A sense of constriction pervaded my body and mind.  There was absolutely no room for Jesus in this cacophony of inner voices.  Some might say, “Just read a little Scripture,” or “Do the Daily Office.”  I’ve already thought of this.  One of those inner voices has reminded me, perhaps guilted me, into thinking that if only I’d more faithfully practice this discipline, I’d be free from the inner chaos I’m feeling.

The problem – there is no space inside for the words of Scripture or the Daily Office to land.  My inner room is cluttered.  It is at this moment, as Merton says, that “we must make the choices that enable us to fulfill the deepest capacities of our real selves.” Yet, choice begins with desire…a longing for space, an inner freedom.

A deeper voice within called Spirit says, “Relax.”  I close my eyes.  No one on the train has a clue what’s happening inside.  I breathe in.  A rush of air enters my lungs, filling them with air, but not merely air.  N.T. Wright explains:

In Genesis 2:7, it is said that God breathed into human nostrils the breath of life, so that Adam became a living being.  There is a strange truth here which we do not usually grasp.  If we even think about the act of breathing, we probably regard it as a purely “natural” or “scientific” phenomenon.
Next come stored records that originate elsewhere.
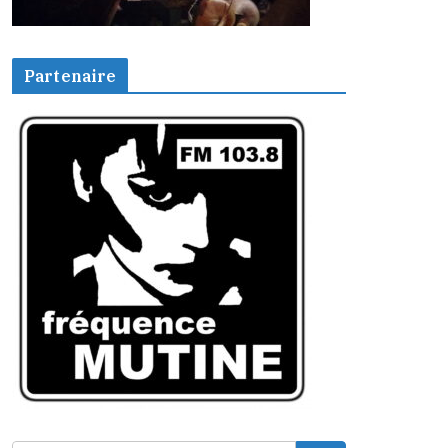
Partenaire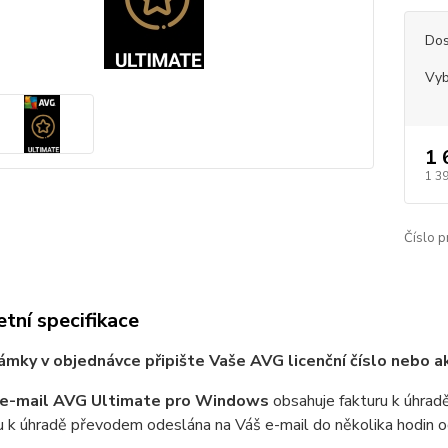
Dos
Vyb
1 
1 3
Číslo p
tní specifikace
mky v objednávce připište Vaše AVG licenční číslo nebo ak
í e-mail AVG Ultimate pro Windows
obsahuje fakturu k úhradě
u k úhradě převodem odeslána na Váš e-mail do několika hodin o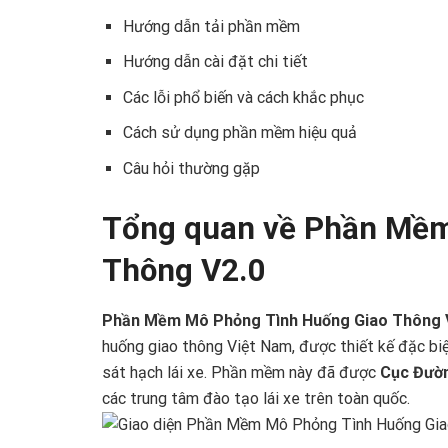
Hướng dẫn tải phần mềm
Hướng dẫn cài đặt chi tiết
Các lỗi phổ biến và cách khắc phục
Cách sử dụng phần mềm hiệu quả
Câu hỏi thường gặp
Tổng quan về Phần Mềm
Thông V2.0
Phần Mềm Mô Phỏng Tình Huống Giao Thông 
huống giao thông Việt Nam, được thiết kế đặc biệt
sát hạch lái xe. Phần mềm này đã được
Cục Đườn
các trung tâm đào tạo lái xe trên toàn quốc.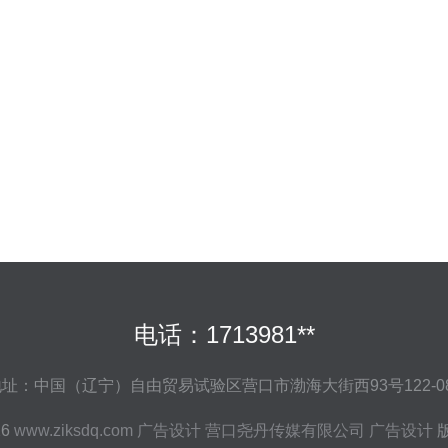
电话：1713981**
址：中国（辽宁）自由贸易试验区营口市渤海大街西93号122-0
26
www.ziksdq.com
广告设计
营口尧丹传媒有限公司
广告设计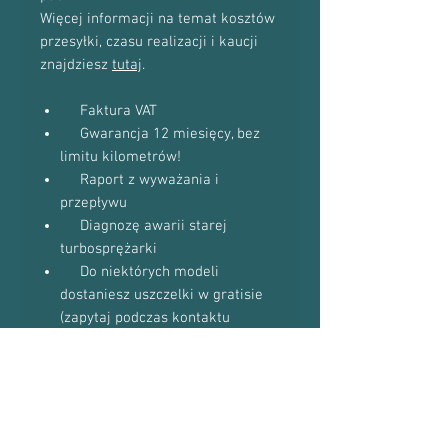
Więcej informacji na temat kosztów
przesyłki, czasu realizacji i kaucji
znajdziesz
tutaj
.
Faktura VAT
Gwarancja 12 miesięcy, bez
limitu kilometrów!
Raport z wyważania i
przepływu
Diagnozę awarii starej
turbosprężarki
Do niektórych modeli
dostaniesz uszczelki w gratisie
(zapytaj podczas kontaktu
telefonicznego)
Proszę o kontakt telefoniczny w celu
potwierdzenia dostępności towaru:
601-870-651 lub 509-493-423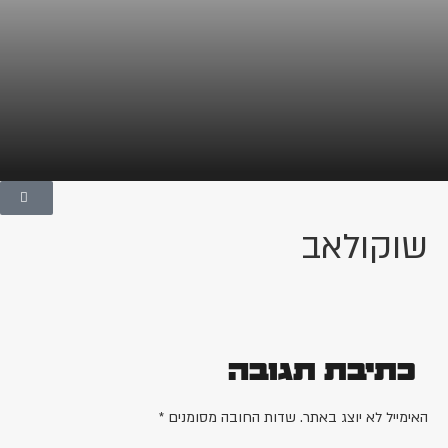
שוקולאב
כתיבת תגובה
האימייל לא יוצג באתר.
שדות החובה מסומנים
*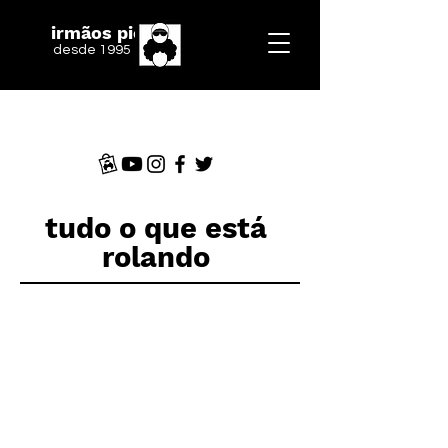
irmãos piologo
desde 1995
tudo o que está
rolando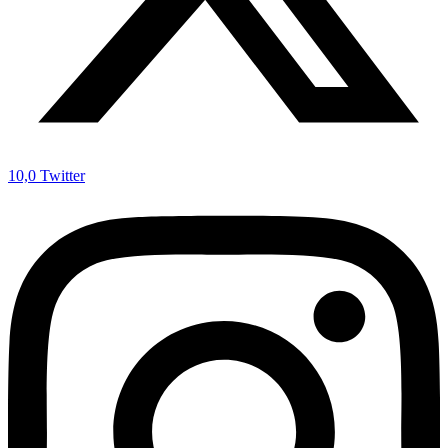
10,0
Twitter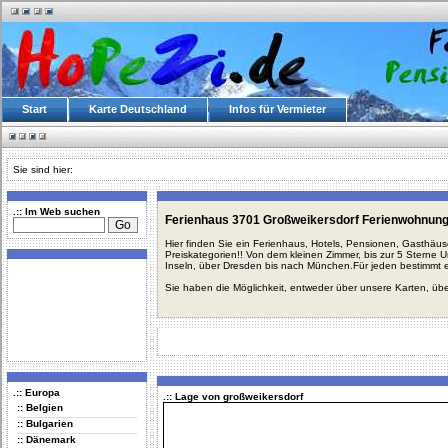
Start
Karte Deutschland
Infos für Vermieter
Sie sind hier:
.:: Im Web suchen
Ferienhaus 3701 Großweikersdorf Ferienwohnung
Hier finden Sie ein Ferienhaus, Hotels, Pensionen, Gasthäu
Preiskategorien!! Von dem kleinen Zimmer, bis zur 5 Sterne 
Inseln, über Dresden bis nach München.Für jeden bestimmt 
Sie haben die Möglichkeit, entweder über unsere Karten, üb
.:: Europa
.:: Lage von großweikersdorf
:: Belgien
:: Bulgarien
:: Dänemark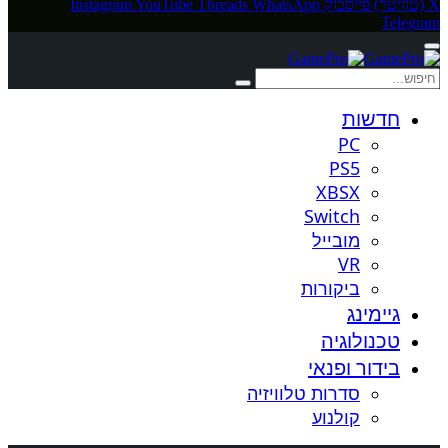
X (טוויטר)
פייסבוק
WhatsApp
Threads
YouTube
Instagram
Telegram
חדשות
PC
PS5
XBSX
Switch
מובייל
VR
ביקורות
גיימינג
טכנולוגיה
בידור ופנאי
סדרות טלוויזיה
קולנוע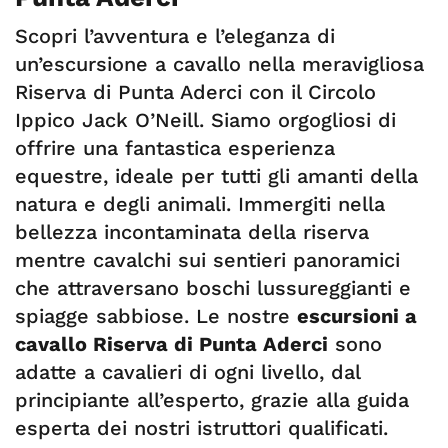
Scopri l’avventura e l’eleganza di
un’escursione a cavallo nella meravigliosa
Riserva di Punta Aderci con il Circolo
Ippico Jack O’Neill. Siamo orgogliosi di
offrire una fantastica esperienza
equestre, ideale per tutti gli amanti della
natura e degli animali. Immergiti nella
bellezza incontaminata della riserva
mentre cavalchi sui sentieri panoramici
che attraversano boschi lussureggianti e
spiagge sabbiose. Le nostre
escursioni a
cavallo Riserva di Punta Aderci
sono
adatte a cavalieri di ogni livello, dal
principiante all’esperto, grazie alla guida
esperta dei nostri istruttori qualificati.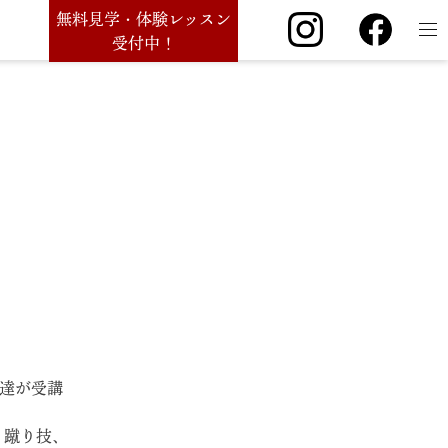
無料見学・体験レッスン
受付中！
徒達が受講
、蹴り技、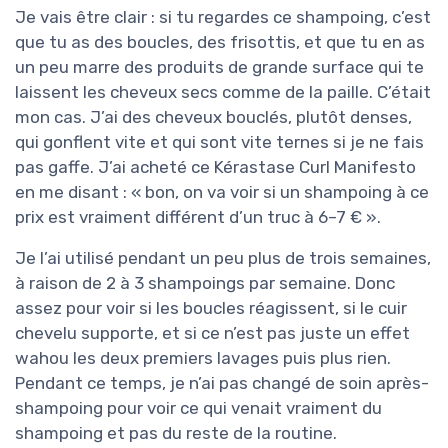
Je vais être clair : si tu regardes ce shampoing, c’est
que tu as des boucles, des frisottis, et que tu en as
un peu marre des produits de grande surface qui te
laissent les cheveux secs comme de la paille. C’était
mon cas. J’ai des cheveux bouclés, plutôt denses,
qui gonflent vite et qui sont vite ternes si je ne fais
pas gaffe. J’ai acheté ce Kérastase Curl Manifesto
en me disant : « bon, on va voir si un shampoing à ce
prix est vraiment différent d’un truc à 6–7 € ».
Je l’ai utilisé pendant un peu plus de trois semaines,
à raison de 2 à 3 shampoings par semaine. Donc
assez pour voir si les boucles réagissent, si le cuir
chevelu supporte, et si ce n’est pas juste un effet
wahou les deux premiers lavages puis plus rien.
Pendant ce temps, je n’ai pas changé de soin après-
shampoing pour voir ce qui venait vraiment du
shampoing et pas du reste de la routine.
Genesis regards it as part of the gift, to humans, of God’s own life.  Breathing sets up a rhythm that quietly gets on with the job of enlivening and energizing us.

As my lungs expand, a spaciousness ensues.  A divine de-cluttering is underway.  I begin to feel centered, aware, in the moment, awake.

The need to attend to my responsibilities does not go away.  I am still giving a lecture.  I must still respond to my emails.  I must wrestle with my responsibility to Sara.  But…a space is growing within from which I can do these things, all of these things, with greater creativity and love.  Somehow, the space which opens invites selflessness – that rare quality which moves me to begin to pray for Sara, for the participants in the seminary course, for the blank-faced commuters around me, for the coming of the Kingdom in and through real participation in the divine life of Christ.

From this place, my work becomes a joy, not a compulsion.  I am freed to live in the present.  The voices that demanded my attention retreat to the background.  Somehow, they seem content, as well.  They seem to trust that from this new and more spacious place I might even be more productive in my work and relationships.

I step off the light rail and into the rest of my day, breathing deeply of a life that only the Spirit can give.